While the Bowman case has received a great amount of attention, no doubt due to the grizzly details of the case, (and the two dead adopted girls, as opposed to the “mere” abuse in the Morgan case) I am not finding a great deal of material to cite in relation to the Morgan case. Here are a few pieces I have managed to corral:

AP- (via Washington Post) Md. Mother Pleads Guilty to Abuse of Adopted Daughter,

Montgomery County police say that in June, Morgan tied her adopted daughter naked to a bed and beat her. Police also say the victim claimed that the 47-year-old mother locked her in her room without enough food. The girl eventually escaped through a window.

Officials say that on June 15, the girl flagged down a car and asked to go to a nearby McDonald’s.
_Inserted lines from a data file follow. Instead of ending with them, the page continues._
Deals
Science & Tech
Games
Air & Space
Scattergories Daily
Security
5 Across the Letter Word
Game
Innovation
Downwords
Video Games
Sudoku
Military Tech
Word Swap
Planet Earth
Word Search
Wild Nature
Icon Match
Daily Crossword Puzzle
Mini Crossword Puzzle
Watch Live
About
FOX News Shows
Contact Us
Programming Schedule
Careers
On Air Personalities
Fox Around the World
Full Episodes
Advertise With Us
She was later treated at a children’s hospital.

Pound Pup Legacy has a copy of a local Fox/Faux news piece from last June

Note particularly,

Detectives say that their investigation led them to the girl’s adoptive mother, 47-year-old Hyacinth Beverly Morgan of Silver Spring. Morgan was arrested and she now faces charges of first-degree child abuse, first-degree assault, second-degree child abuse, second-degree assault, reckless endangerment and false imprisonment.

Neighbors who live near Morgan’s Silver Spring home say she has spent the last decade building what appears to be a daycare facility which never opened. It’s a three-story treehouse with jungle gyms, playhouses, and even a bird coop that neighbors call an eyesore.
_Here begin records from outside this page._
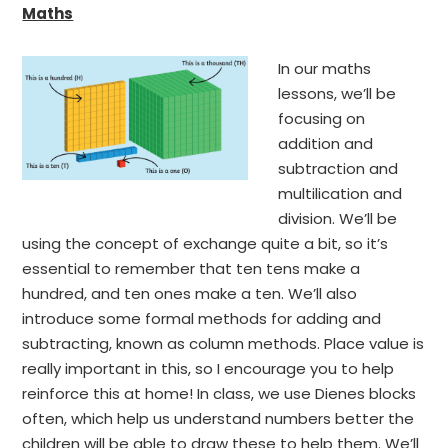
Maths
In our maths
lessons, we’ll be
focusing on
addition and
subtraction and
multilication and
division. We’ll be
using the concept of exchange quite a bit, so it’s
essential to remember that ten tens make a
hundred, and ten ones make a ten. We’ll also
introduce some formal methods for adding and
subtracting, known as column methods. Place value is
really important in this, so I encourage you to help
reinforce this at home! In class, we use Dienes blocks
often, which help us understand numbers better the
children will be able to draw these to help them. We’ll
Here’s the Montgomery County Police blurb from last June, Police Make Child Abuse Arrest in Silver Spring, and a copy of the police press release from last June announcing the arrest.

Sentencing for Hyacinth Beverly Morgan is set for July 10th by Circuit Court judge Durke G. Thompson.

As for Renee Bowman, here’s a recent overview article updating readers on the status of the case* from the Washington Post. In October, she will face the charges in Calvert County,

Bowman will first face charges in Calvert. In October, she was indicted there on attempted murder and other charges in the alleged abuse of her surviving daughter, according to court records. She is scheduled to be tried Sept. 28.

Thereafter, she’ll be brought to Montgomery County,

After the criminal charges in Calvert are resolved, Bowman will be brought to Montgomery to face the murder charges, McCarthy said.

***

(* Just be sure to note my earlier commentary on the Post’s focusing on aspects of Bowman’s shopping habits as ongoing evidence that the Post would far rather focus upon Bowman herself as an example of a screwed up individual rather than directly address the issue of the screwed up system. Focus on Bowman’s eBay habits serves as a distraction from the real issues at the core of the case… writing such into the ongoing narrative is not news.)